Task requirements —
Once you know how many lines below hold "sonidos", reply with that number and add nothing.

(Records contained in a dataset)
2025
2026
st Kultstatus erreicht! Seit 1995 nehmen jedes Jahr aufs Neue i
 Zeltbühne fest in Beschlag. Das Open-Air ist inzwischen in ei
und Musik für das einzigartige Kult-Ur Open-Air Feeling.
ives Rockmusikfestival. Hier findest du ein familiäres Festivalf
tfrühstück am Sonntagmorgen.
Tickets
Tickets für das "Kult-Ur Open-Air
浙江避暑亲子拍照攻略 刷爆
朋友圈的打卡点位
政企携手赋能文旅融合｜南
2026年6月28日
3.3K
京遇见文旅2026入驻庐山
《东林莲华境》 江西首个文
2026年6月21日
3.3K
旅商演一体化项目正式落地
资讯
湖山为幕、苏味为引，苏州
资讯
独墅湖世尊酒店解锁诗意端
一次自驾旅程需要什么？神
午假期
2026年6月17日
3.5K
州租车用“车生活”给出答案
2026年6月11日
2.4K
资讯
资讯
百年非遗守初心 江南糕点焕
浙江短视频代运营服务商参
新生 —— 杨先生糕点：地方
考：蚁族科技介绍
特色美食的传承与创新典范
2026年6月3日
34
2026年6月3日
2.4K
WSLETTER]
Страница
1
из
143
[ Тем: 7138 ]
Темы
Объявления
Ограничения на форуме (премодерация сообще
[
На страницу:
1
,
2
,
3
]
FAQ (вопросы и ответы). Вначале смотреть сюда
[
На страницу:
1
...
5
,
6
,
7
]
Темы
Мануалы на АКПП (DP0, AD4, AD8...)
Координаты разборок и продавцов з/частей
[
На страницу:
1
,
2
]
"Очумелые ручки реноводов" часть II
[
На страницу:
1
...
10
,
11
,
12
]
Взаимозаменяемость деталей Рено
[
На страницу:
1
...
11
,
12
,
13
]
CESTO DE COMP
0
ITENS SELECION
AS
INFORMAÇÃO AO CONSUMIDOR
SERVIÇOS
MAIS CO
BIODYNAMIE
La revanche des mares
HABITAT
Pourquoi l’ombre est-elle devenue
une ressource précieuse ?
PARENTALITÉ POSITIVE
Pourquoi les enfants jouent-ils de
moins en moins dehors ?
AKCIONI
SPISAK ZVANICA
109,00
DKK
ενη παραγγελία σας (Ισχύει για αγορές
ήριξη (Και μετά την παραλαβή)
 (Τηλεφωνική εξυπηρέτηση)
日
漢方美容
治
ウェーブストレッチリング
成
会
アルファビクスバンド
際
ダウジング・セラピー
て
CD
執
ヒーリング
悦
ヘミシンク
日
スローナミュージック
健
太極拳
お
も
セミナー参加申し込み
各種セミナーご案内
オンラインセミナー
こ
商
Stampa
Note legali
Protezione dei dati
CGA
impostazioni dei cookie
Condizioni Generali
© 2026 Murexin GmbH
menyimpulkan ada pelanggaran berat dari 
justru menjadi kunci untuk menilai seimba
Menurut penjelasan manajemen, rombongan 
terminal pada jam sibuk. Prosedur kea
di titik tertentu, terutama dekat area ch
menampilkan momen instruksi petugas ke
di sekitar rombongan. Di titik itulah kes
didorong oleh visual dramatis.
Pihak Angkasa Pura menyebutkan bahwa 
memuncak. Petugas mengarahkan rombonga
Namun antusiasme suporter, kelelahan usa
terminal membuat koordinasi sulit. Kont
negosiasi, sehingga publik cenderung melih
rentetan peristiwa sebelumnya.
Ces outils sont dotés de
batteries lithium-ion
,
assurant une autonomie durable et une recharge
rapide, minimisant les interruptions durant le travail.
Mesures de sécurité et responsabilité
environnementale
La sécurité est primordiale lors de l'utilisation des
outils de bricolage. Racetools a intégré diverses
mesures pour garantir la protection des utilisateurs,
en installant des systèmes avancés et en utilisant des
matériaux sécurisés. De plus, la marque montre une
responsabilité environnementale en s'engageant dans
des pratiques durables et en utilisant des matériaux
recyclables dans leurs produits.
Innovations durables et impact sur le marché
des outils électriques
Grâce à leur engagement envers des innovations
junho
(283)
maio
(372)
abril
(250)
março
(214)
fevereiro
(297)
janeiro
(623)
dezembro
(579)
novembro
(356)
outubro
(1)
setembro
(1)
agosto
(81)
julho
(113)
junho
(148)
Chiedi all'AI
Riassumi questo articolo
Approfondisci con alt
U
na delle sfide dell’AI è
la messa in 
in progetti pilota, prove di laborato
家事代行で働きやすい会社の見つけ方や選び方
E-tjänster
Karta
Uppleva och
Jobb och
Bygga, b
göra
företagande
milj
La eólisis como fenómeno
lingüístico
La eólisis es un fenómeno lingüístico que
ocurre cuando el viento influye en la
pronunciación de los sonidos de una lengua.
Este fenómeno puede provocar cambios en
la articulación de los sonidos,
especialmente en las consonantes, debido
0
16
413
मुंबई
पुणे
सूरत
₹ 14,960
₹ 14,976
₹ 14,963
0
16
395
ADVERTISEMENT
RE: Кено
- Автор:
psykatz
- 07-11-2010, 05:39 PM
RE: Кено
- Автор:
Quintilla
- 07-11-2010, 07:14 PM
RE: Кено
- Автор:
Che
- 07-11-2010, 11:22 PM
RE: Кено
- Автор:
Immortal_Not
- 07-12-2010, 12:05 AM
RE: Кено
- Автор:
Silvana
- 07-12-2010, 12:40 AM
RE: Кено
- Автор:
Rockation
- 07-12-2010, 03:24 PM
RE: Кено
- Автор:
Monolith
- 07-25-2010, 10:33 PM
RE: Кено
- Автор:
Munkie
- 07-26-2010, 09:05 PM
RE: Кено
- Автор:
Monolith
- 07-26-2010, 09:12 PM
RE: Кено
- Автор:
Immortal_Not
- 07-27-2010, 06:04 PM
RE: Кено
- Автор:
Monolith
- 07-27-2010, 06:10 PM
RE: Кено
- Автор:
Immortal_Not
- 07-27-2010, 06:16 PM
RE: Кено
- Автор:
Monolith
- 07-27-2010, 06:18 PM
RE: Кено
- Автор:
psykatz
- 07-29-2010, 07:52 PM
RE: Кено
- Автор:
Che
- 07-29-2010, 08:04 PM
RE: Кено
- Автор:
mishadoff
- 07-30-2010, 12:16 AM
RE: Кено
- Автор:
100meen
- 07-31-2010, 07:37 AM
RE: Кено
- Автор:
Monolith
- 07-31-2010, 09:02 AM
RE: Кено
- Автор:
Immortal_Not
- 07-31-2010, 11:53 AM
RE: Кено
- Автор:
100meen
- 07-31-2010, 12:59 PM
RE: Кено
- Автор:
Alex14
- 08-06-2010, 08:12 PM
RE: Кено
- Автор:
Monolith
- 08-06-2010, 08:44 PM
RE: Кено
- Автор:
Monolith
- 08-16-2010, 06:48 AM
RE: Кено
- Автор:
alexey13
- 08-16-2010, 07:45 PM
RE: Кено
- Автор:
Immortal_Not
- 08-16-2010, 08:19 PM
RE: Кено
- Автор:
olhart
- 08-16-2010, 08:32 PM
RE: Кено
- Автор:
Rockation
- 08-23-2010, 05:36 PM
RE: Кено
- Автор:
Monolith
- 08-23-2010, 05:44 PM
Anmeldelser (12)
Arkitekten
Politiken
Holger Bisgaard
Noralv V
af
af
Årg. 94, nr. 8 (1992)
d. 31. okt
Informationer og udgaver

Solution to this exercise —
2